Comer. Comer después de llevar toda la mañana trabajando. Desde las 7 en pie, a veces antes. Las dos menos cuarto. Menos diez. Menos cinco. Ya queda poco para las dos. En nada salimos a comer.
Comer. Esa experiencia tan agradable. Comer con hambre, casi devorando. Alimentarte, sí. Y disfrutar, también. La aguja larga del reloj llega, por fin, al doce; la corta se clava en las dos. Es la hora de comer.
Y qué chasco cuando lo que te espera es comer de táper.
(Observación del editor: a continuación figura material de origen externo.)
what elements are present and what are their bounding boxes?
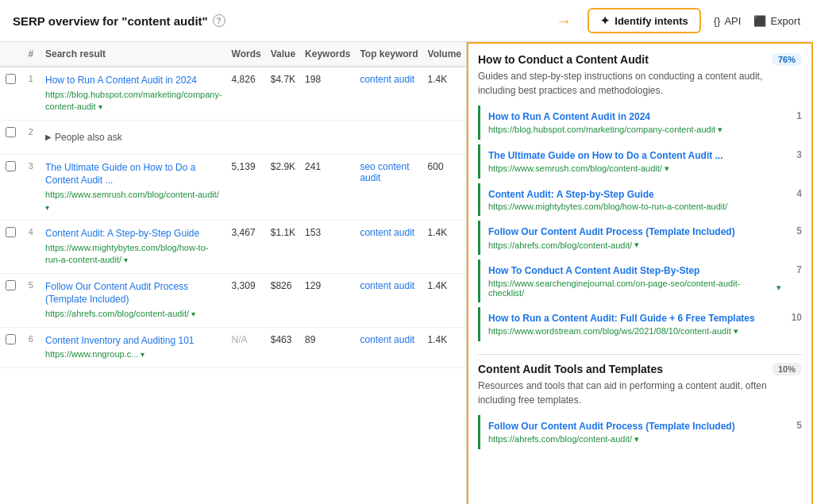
col-volume: Volume xyxy=(423,42,466,67)
col-num: # xyxy=(21,42,40,67)
dropdown-icon[interactable]: ▾ xyxy=(634,240,639,250)
api-btn-label: API xyxy=(724,15,741,27)
expand-arrow[interactable]: ▶ xyxy=(45,133,52,141)
result-num: 5 xyxy=(788,420,802,431)
row-keywords: 153 xyxy=(300,220,355,273)
dropdown-icon[interactable]: ▾ xyxy=(191,310,195,318)
result-url: https://www.semrush.com/blog/content-aud… xyxy=(45,189,222,214)
result-num: 1 xyxy=(788,110,802,121)
row-value: $826 xyxy=(266,273,300,327)
intent-group-2: Content Audit Tools and Templates 10% Re… xyxy=(478,363,802,449)
identify-intents-button[interactable]: ✦ Identify intents xyxy=(588,8,700,33)
row-checkbox[interactable] xyxy=(6,161,16,171)
identify-btn-label: Identify intents xyxy=(615,15,688,27)
result-title-link[interactable]: Follow Our Content Audit Process (Templa… xyxy=(45,280,222,307)
intent-group-1: How to Conduct a Content Audit 76% Guide… xyxy=(478,53,802,341)
dropdown-icon[interactable]: ▾ xyxy=(718,125,722,135)
result-link[interactable]: How To Conduct A Content Audit Step-By-S… xyxy=(488,264,781,278)
row-checkbox[interactable] xyxy=(6,227,16,237)
list-item: Follow Our Content Audit Process (Templa… xyxy=(478,221,802,255)
export-button[interactable]: ⬛ Export xyxy=(753,15,800,27)
intent-badge-2: 10% xyxy=(772,363,802,375)
intent-title-2: Content Audit Tools and Templates xyxy=(478,363,663,375)
intent-badge-1: 76% xyxy=(772,53,802,66)
dropdown-icon[interactable]: ▾ xyxy=(98,102,102,111)
table-section: # Search result Words Value Keywords Top… xyxy=(0,42,467,504)
row-keywords: 241 xyxy=(300,154,355,220)
table-row: 1 How to Run A Content Audit in 2024 htt… xyxy=(0,67,466,120)
row-num: 4 xyxy=(21,220,40,273)
list-item: The Ultimate Guide on How to Do a Conten… xyxy=(478,144,802,179)
keyword-link[interactable]: seo content audit xyxy=(360,161,409,183)
result-url: https://www.mightybytes.com/blog/how-to-… xyxy=(45,242,222,267)
dropdown-icon[interactable]: ▾ xyxy=(45,203,49,212)
result-url: https://ahrefs.com/blog/content-audit/ ▾ xyxy=(488,434,781,444)
row-checkbox[interactable] xyxy=(6,74,16,84)
row-keywords: 129 xyxy=(300,273,355,327)
help-icon[interactable]: ? xyxy=(213,14,225,27)
result-content: Follow Our Content Audit Process (Templa… xyxy=(488,225,781,250)
page-title: SERP overview for "content audit" ? xyxy=(13,14,225,28)
result-num: 3 xyxy=(788,149,802,160)
row-volume: 1.4K xyxy=(423,273,466,327)
row-checkbox[interactable] xyxy=(6,334,16,344)
row-result: Follow Our Content Audit Process (Templa… xyxy=(40,273,227,327)
intent-desc-2: Resources and tools that can aid in perf… xyxy=(478,379,802,407)
keyword-link[interactable]: content audit xyxy=(360,74,414,85)
row-num: 2 xyxy=(21,120,40,154)
export-icon: ⬛ xyxy=(753,15,766,27)
header: SERP overview for "content audit" ? → ✦ … xyxy=(0,0,813,42)
intent-header-1: How to Conduct a Content Audit 76% xyxy=(478,53,802,66)
row-checkbox[interactable] xyxy=(6,127,16,137)
result-url: https://www.nngroup.c... ▾ xyxy=(45,348,222,360)
result-title-link[interactable]: Content Audit: A Step-by-Step Guide xyxy=(45,227,222,240)
row-words: 5,139 xyxy=(227,154,266,220)
result-url: https://www.semrush.com/blog/content-aud… xyxy=(488,164,781,174)
table-row: 3 The Ultimate Guide on How to Do a Cont… xyxy=(0,154,466,220)
result-url: https://www.searchenginejournal.com/on-p… xyxy=(488,279,781,298)
keyword-link[interactable]: content audit xyxy=(360,227,414,238)
col-words: Words xyxy=(227,42,266,67)
row-words: 3,467 xyxy=(227,220,266,273)
result-title-link[interactable]: How to Run A Content Audit in 2024 xyxy=(45,74,222,87)
row-checkbox[interactable] xyxy=(6,280,16,290)
result-link[interactable]: Follow Our Content Audit Process (Templa… xyxy=(488,225,781,239)
arrow-indicator: → xyxy=(556,12,572,30)
row-value: $2.9K xyxy=(266,154,300,220)
result-content: How to Run A Content Audit in 2024 https… xyxy=(488,110,781,135)
result-link[interactable]: How to Run A Content Audit in 2024 xyxy=(488,110,781,124)
row-num: 3 xyxy=(21,154,40,220)
dropdown-icon[interactable]: ▾ xyxy=(665,164,669,174)
result-url: https://ahrefs.com/blog/content-audit/ ▾ xyxy=(45,308,222,320)
result-link[interactable]: Content Audit: A Step-by-Step Guide xyxy=(488,188,781,202)
col-top-keyword: Top keyword xyxy=(355,42,422,67)
result-title-link[interactable]: Content Inventory and Auditing 101 xyxy=(45,334,222,348)
dropdown-icon[interactable]: ▾ xyxy=(634,434,639,444)
row-volume: 1.4K xyxy=(423,67,466,120)
col-value: Value xyxy=(266,42,300,67)
result-content: How to Run a Content Audit: Full Guide +… xyxy=(488,312,781,337)
table-row-paa: 2 ▶ People also ask xyxy=(0,120,466,154)
row-num: 1 xyxy=(21,67,40,120)
intent-title-1: How to Conduct a Content Audit xyxy=(478,53,649,66)
export-btn-label: Export xyxy=(770,15,800,27)
row-num: 6 xyxy=(21,327,40,367)
keyword-link[interactable]: content audit xyxy=(360,280,414,291)
row-top-keyword: content audit xyxy=(355,327,422,367)
list-item: How to Run A Content Audit in 2024 https… xyxy=(478,106,802,140)
result-title-link[interactable]: The Ultimate Guide on How to Do a Conten… xyxy=(45,161,222,188)
dropdown-icon[interactable]: ▾ xyxy=(141,350,144,359)
dropdown-icon[interactable]: ▾ xyxy=(776,283,781,293)
list-item: How to Run a Content Audit: Full Guide +… xyxy=(478,307,802,341)
table-row: 6 Content Inventory and Auditing 101 htt… xyxy=(0,327,466,367)
keyword-link[interactable]: content audit xyxy=(360,334,414,345)
right-panel: How to Conduct a Content Audit 76% Guide… xyxy=(467,42,813,504)
row-volume: 1.4K xyxy=(423,220,466,273)
dropdown-icon[interactable]: ▾ xyxy=(734,326,738,337)
row-words: 4,826 xyxy=(227,67,266,120)
dropdown-icon[interactable]: ▾ xyxy=(124,256,128,264)
result-link[interactable]: The Ultimate Guide on How to Do a Conten… xyxy=(488,149,781,163)
result-link[interactable]: How to Run a Content Audit: Full Guide +… xyxy=(488,312,781,325)
api-button[interactable]: {} API xyxy=(714,15,742,27)
result-link[interactable]: Follow Our Content Audit Process (Templa… xyxy=(488,420,781,433)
El táper. En principio, un buen invento. Puedes conservar alimentos y transportarlos de forma más o menos segura. Aunque ¿a quién no se le ha quedado el pollo sin salsa por ese táper traicionero que dijo “tranquila, yo cierro” y en pleno viaje en metro cambió de opinión?
Hay mucha variedad de táperes en el mercado. Y tú, espléndida, inviertes en los mejores. Si es de plástico, del bueno. Si es de cristal, mejor, es reciclable, se friega bien y no transfiere sabor a los alimentos.
Táperes sobrios, funcionales. O de dibujitos, como los bento, tan japos, tan cuquis. Pero, al fin y al cabo, un táper. Ese recipiente de pobres que hace que algo imprescindible y satisfactorio, comer, se convierta en un mero trámite, quitarse el hambre, cuando comemos de táper.
Siempre que tiramos de táper es por obligación. Porque no hay más remedio, o porque es el mal menor. No hay restaurantes cerca. No hay mucho tiempo para comer. No te lo puedes permitir. No sabes cocinar y te lo preparó mamá con todo su amor. Pero nunca nadie pronunció: “Hoy me voy a dar un capricho, hoy como de táper”.
En cambio, qué necesario es comer de táper cuando la distancia o la jornada laboral no te permiten ir a casa a comer y el sueldo no da para un menú a diario. Y, a veces, aunque te puedas permitir un menú todos los días, el estómago te pide un descanso. Porque un pescado insípido y seco cocinado en casa el día anterior es capaz de recomponer ese cuerpo que te deja un menú barato de lunes a viernes.
Cuánto conflicto trae comer de táper. Primero con uno mismo: ¿Qué necesidad hay de pasarse el día en la oficina, llegar a casa de noche y ponerse a hacer la cena y el táper del día siguiente? ¿Para esto trabajo? Comer, eso que da tanto placer, se convierte en un engorro con la jornada partida. Un trabajo, prepararse el táper, que no apetece hacer, porque es trabajo después del trabajo para mañana trabajar mejor. Y eso a mí me produce mucha tristeza.
Segundo, comer de táper siempre trae conflictos en la empresa. Las compañías no están obligadas por ley a habilitar una zona para comer en el centro de trabajo. Si tienen sentido común —qué peligroso dejar las cuestiones del sentido común a la buena voluntad de cada uno—, pondrán un espacio con un frigorífico, un microondas y mobiliario para comer. Pero si no quieren, apáñate y come frío en tu mesa.
Quizá ni siquiera puedas comer en tu mesa. Muchas veces por petición de la empresa, “la imagen”, ya sabes. Los robots no comen. Otras, por tu propio pudor: tienes compañeros y comer conlleva olores. Y, no es nada personal, pero por muy bien que oliese esa paella tan rica cuando la hacías en casa, después de horas en un táper, la cosa cambia. Y luego, el ruido. Comer puede llegar a ser muy ruidoso cuando se hace en un espacio en silencio. Sí, he visto documentales de leones engullendo cebras vivas haciendo menos ruido que algunos compañeros de trabajo ingiriendo macarrones delante de su ordenador.
Y, por último, el dilema de compartir comedor en tiempos de coronavirus. Hay PYMES que pasaron a la categoría de gran empresa por la cantidad de vidas propias que se formaron a partir de los restos de lentejas del microondas del trabajo.
La parte buena de comer de táper en el trabajo es que socializas. A mí un día un flan olvidado en el frigorífico del trabajo me preguntó por mis vacaciones. Al principio me asusté, pero luego le cogí más cariño que a muchos compañeros.